Workshops
The C.G. Jung Foundation presents
Trauma and The Lost and Recovered Soul
a daylong workshop led by
Donald E. Kalsched, Ph.D.
Saturday, May 15, 2004, 10:00 a.m. – 4:00 p.m.
According to C. G. Jung, the human personality has a transpersonal origin and essence. With the birth of each person, a splinter of the Godhead becomes embodied as a human soul (incarnation).
However, when trauma strikes the developing psyche of a child, a “basic fault” opens up in the psyche and the person becomes disincarnate. A part of the self retreats into “God’s world,” where it continues to live in a suspended animation as a lost soul. The lost soul secretly wants to return to the body so that the process of creative living and personality development can continue, but primitive defenses prevent this return, encapsulating the lost soul in the unconscious, leaving it imprisoned by the dark powers of the archetypal world- what Jung called “possession by a spirit.”
How the lost soul of the trauma survivor is coaxed back into life and relationship and out of the grasp of “daimonic” powers will be the focus of our weekend together. Dreams during the healing process often reveal the lost soul as a divine child in the care of “daimonic” caretakers who both resist and facilitate the soul’s return.
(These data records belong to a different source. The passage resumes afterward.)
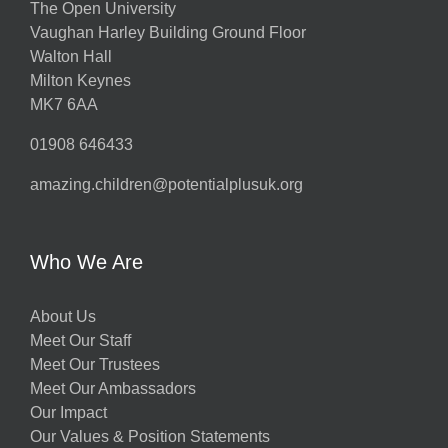
The Open University
Vaughan Harley Building Ground Floor
Walton Hall
Milton Keynes
MK7 6AA
01908 646433
amazing.children@potentialplusuk.org
Who We Are
About Us
Meet Our Staff
Meet Our Trustees
Meet Our Ambassadors
Our Impact
Our Values & Position Statements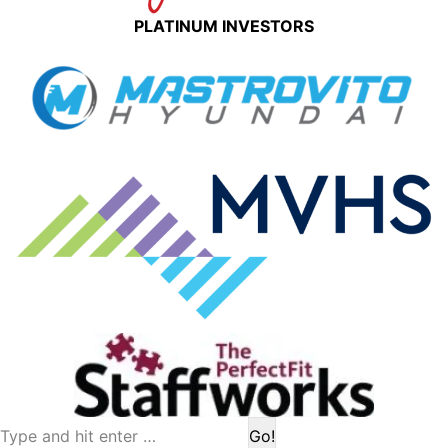
PLATINUM INVESTORS
Search: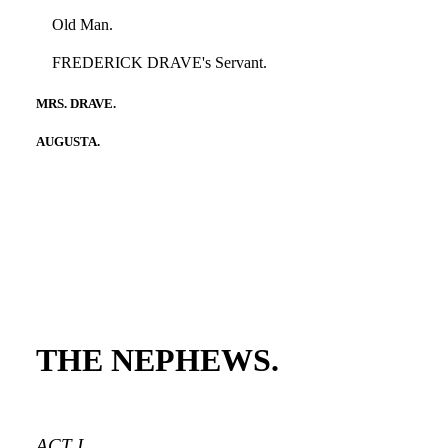
Old Man.
FREDERICK DRAVE's Servant.
MRS. DRAVE.
AUGUSTA.
THE NEPHEWS.
ACT I.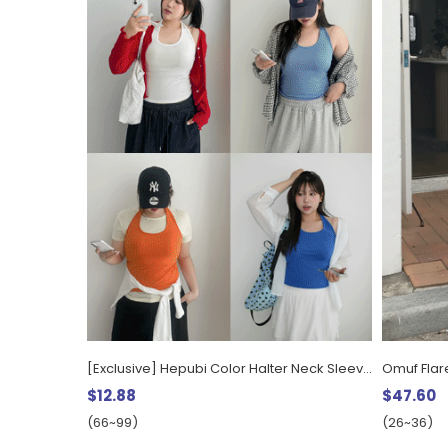
[Exclusive] Hepubi Color Halter Neck Sleeveless
Omuf Flar
$12.88
$47.60
(66~99)
(26~36)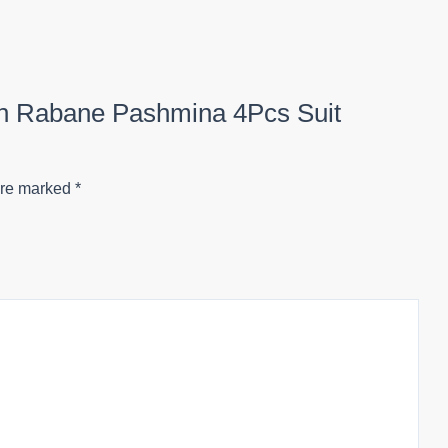
ion Rabane Pashmina 4Pcs Suit
are marked
*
Fairy tales often show how a spell cast by demonic forces gradually loses its power over the hero/heroine as the soul returns and is “re-incarnated.”
Ultimately, we will find that only love and human relationship can break the grip of the traumatized psyche’s “bewitchment” of the soul, leading to redemption and the “enchantment” of life lived once again, under the star of one’s own destiny.
Participants are asked to read the Grimm’s Fairy Tales “The Girl Without Hands” and “The Water of Life,” in advance of the weekend.
Donald E. Kalsched, Ph.D., is a Jungian analyst in private practice in Katonah, N. Y. He is a graduate of the C.G. Jung Institute of New York and is a senior faculty member and supervisor with the Inter-Regional Society of Jungian Analysts, as well as with the Westchester Institute for Training in Psychoanalysis and Psychotherapy. His book, The Inner World of Trauma: Archetypal Defenses of the Personal Spirit (Routledge, 1996) is in its fourth printing.
Saturday, May 15, 2004 10:00 a.m. – 4:00 p.m.